That’s what you have to have once you throw a bunch of tools, planks and
screws at first graders and let them go. In my 20s I used few local enterprise
solutions to help local micro-businesses do their accounting. The base system
was obviously dumb and too restrictive to create “apps (tm)”, but it did its
job very well. One specific thing about it was that it was infinitely hard
(read: know C++/COM _and_ be able to investigate platform issues) to create
extensions for it and/or manipulate basic blocks like you can do with web
trinity. The result is that no one went that long route of dominating the
market with shady solutions that have value from non-tech faces, but are
technically crap.

Seeing what some devs could do even in these conditions, I can tell that it
was a good state of things for the tasks that platform meant to solve.

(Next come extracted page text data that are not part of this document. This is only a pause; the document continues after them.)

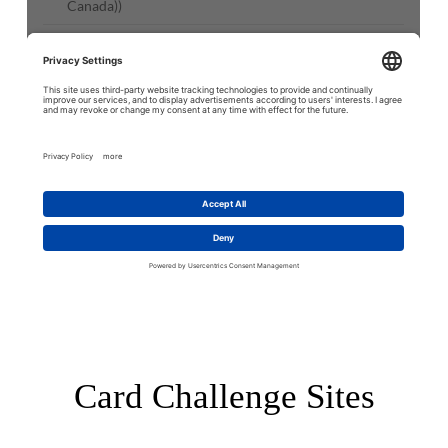
Card Challenge Sites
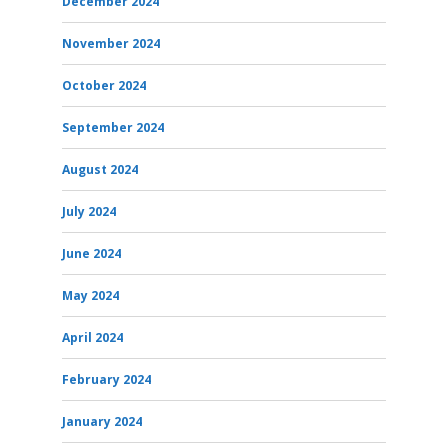
December 2024
November 2024
October 2024
September 2024
August 2024
July 2024
June 2024
May 2024
April 2024
February 2024
January 2024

I may seem jump on topics on this one, but to not write a poem, look: Perl’s
tmtowtdi is highly criticized, but what web allows is a “there are infinite
ways to do it” paradigm with no basic blocks or “best practices” like you name
it.

Summed up: if you’re writing apps that do edit objects, there is no room for
custom element offsets, scroll handlers, sql statements (except select for few
cases) and knowledge of http cookies, headers, urls, etc. If you can’t define
a datascheme with two clicks, draw a form layout by hand and write final logic
after 5 minutes, deploying in half a hour, without caring what
platforms/databases/browsers/ languages/frameworks/backups/ maintenance/ides
do you choose, then there is no room for business or app logic in your head.

>the latest HTML, CSS, and plain Javascript

Today it is like chasing specifics of plain 80386 assembly — the knowledge
that ages faster than you can read on it from zero to top professional
experience. If things didn’t get better in a decade, then it is a dead end.
Plank, screw and hammer problem never gets old.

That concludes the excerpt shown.